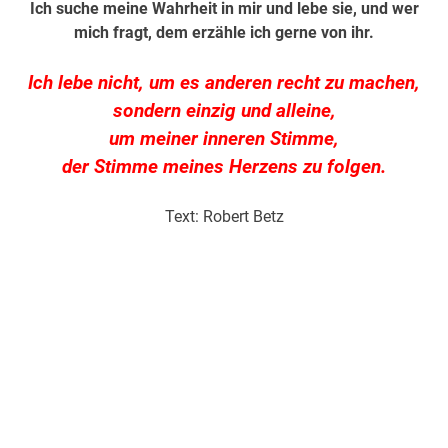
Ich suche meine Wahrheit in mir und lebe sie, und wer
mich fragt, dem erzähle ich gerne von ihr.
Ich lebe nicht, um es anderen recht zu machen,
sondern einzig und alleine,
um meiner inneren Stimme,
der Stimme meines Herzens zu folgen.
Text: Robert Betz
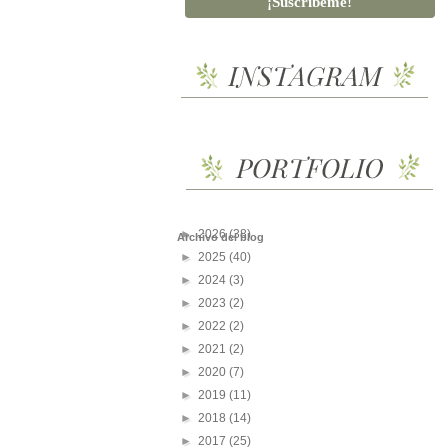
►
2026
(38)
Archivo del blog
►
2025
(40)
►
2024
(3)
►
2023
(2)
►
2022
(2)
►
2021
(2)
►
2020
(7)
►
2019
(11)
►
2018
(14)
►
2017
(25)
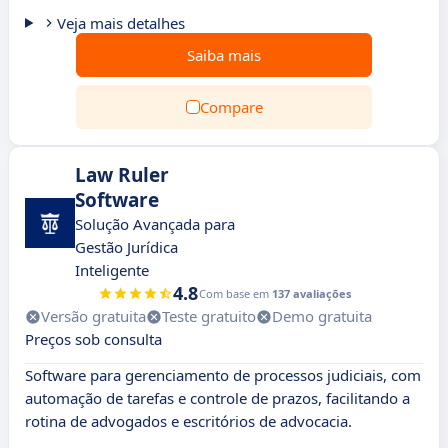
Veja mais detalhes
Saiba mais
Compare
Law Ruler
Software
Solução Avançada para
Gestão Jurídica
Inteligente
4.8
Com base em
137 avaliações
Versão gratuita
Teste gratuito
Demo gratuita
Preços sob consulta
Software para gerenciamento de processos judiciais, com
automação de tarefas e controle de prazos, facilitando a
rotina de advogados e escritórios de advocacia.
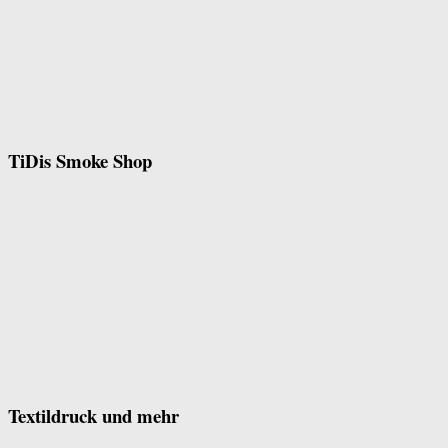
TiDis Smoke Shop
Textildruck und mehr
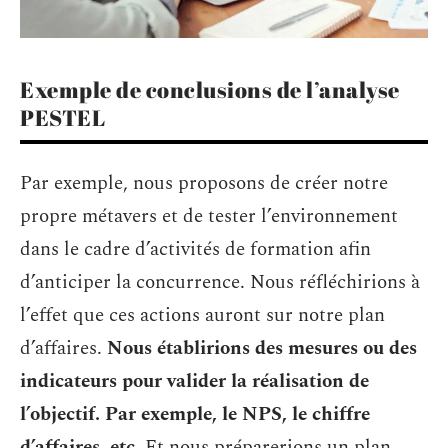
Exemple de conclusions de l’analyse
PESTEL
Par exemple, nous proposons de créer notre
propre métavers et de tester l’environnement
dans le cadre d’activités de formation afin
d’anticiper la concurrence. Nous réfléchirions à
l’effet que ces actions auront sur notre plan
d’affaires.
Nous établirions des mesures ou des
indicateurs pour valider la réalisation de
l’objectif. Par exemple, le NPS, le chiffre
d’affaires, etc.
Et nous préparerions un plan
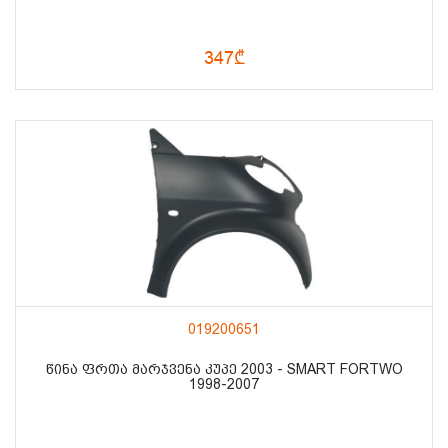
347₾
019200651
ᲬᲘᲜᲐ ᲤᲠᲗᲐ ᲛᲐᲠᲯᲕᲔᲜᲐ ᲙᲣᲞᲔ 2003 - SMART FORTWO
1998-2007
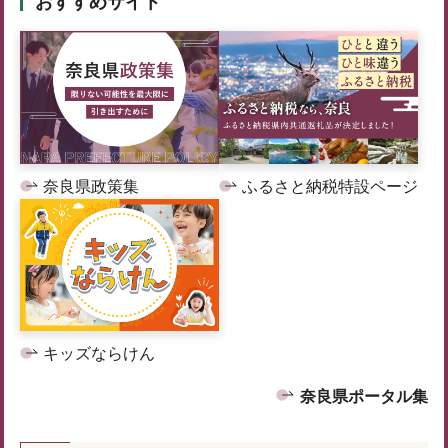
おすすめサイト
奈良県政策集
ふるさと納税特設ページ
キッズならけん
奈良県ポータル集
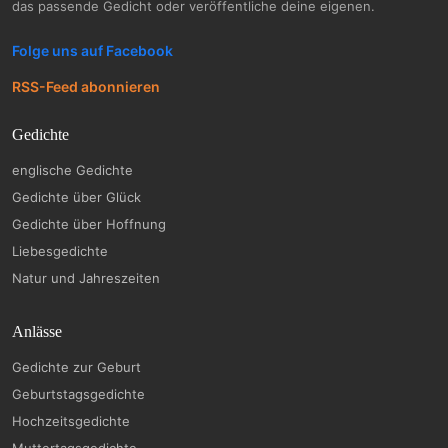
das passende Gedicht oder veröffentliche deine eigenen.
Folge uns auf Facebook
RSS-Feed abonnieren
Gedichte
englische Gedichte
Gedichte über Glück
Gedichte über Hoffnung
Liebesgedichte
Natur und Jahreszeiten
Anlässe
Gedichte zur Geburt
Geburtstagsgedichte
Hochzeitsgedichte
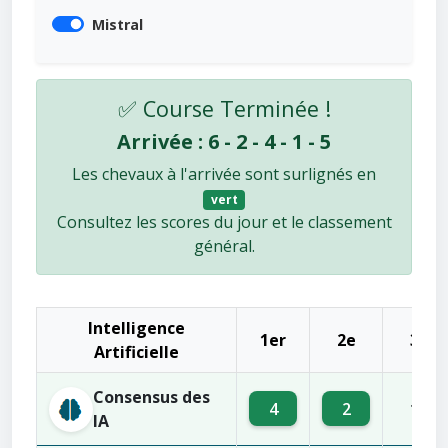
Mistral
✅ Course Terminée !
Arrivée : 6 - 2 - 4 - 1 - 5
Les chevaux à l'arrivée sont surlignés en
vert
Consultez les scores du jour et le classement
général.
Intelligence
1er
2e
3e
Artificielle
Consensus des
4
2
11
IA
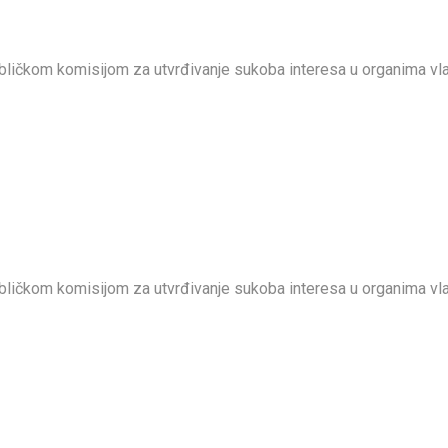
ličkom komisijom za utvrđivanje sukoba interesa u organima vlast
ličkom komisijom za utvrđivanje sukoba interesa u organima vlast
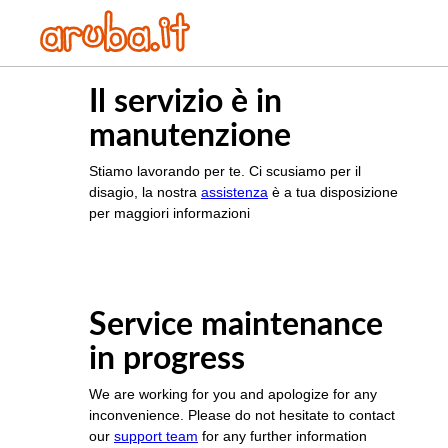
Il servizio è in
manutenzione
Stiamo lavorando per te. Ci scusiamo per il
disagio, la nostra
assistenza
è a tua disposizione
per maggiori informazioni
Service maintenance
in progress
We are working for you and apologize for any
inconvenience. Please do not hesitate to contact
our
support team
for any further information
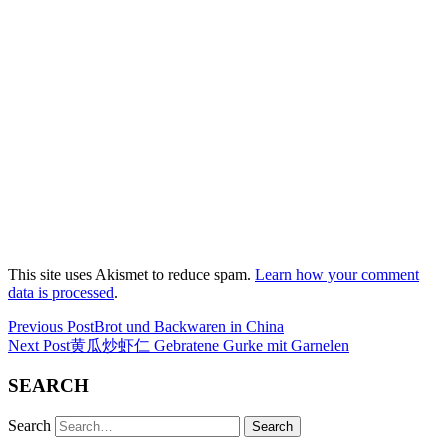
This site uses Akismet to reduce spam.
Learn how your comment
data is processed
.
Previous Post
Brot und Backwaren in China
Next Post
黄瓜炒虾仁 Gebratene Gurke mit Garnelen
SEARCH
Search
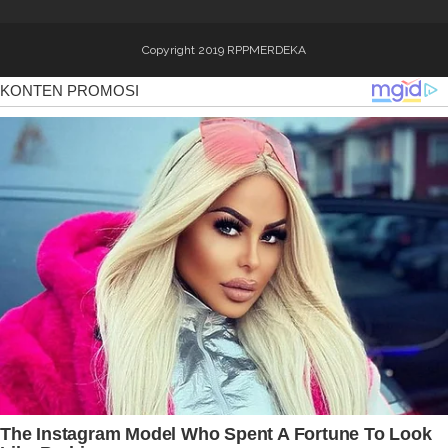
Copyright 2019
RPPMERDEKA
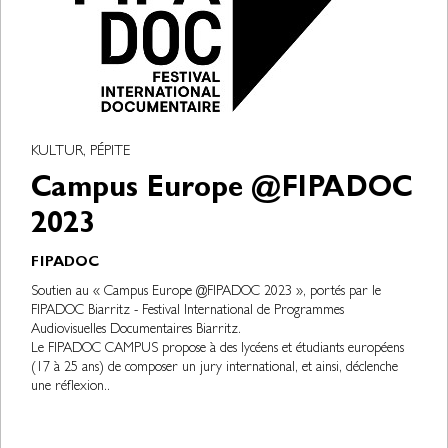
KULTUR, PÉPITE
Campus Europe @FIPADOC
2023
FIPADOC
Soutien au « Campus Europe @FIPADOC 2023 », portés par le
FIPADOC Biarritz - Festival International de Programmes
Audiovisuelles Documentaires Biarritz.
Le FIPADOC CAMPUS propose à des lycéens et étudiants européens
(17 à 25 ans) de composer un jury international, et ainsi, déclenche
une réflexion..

* * *

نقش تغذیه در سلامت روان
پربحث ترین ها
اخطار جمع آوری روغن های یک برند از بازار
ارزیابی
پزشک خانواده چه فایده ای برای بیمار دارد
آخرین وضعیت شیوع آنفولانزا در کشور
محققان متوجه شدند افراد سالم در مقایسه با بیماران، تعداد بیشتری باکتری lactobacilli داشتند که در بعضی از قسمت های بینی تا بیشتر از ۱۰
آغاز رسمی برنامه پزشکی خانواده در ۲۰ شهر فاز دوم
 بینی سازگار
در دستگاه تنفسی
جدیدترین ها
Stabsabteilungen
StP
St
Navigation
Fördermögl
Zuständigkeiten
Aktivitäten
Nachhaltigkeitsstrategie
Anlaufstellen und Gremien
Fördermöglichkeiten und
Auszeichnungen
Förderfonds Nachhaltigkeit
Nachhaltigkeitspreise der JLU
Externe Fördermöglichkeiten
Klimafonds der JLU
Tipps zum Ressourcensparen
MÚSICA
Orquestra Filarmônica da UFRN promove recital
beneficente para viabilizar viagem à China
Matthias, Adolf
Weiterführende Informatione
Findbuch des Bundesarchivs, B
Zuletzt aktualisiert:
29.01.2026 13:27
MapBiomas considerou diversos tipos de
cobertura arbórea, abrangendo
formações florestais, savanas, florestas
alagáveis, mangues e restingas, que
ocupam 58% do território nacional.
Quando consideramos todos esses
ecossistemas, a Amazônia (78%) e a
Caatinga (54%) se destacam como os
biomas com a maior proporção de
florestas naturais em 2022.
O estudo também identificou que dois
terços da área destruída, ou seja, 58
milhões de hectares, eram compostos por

■ **WHAT TO DO**
Whenever a line above has the word "خانواده" in it, copy that line.

■ **ANSWER SECTION**
پزشک خانواده چه فایده ای برای بیمار دارد
آغاز رسمی برنامه پزشکی خانواده در ۲۰ شهر فاز دوم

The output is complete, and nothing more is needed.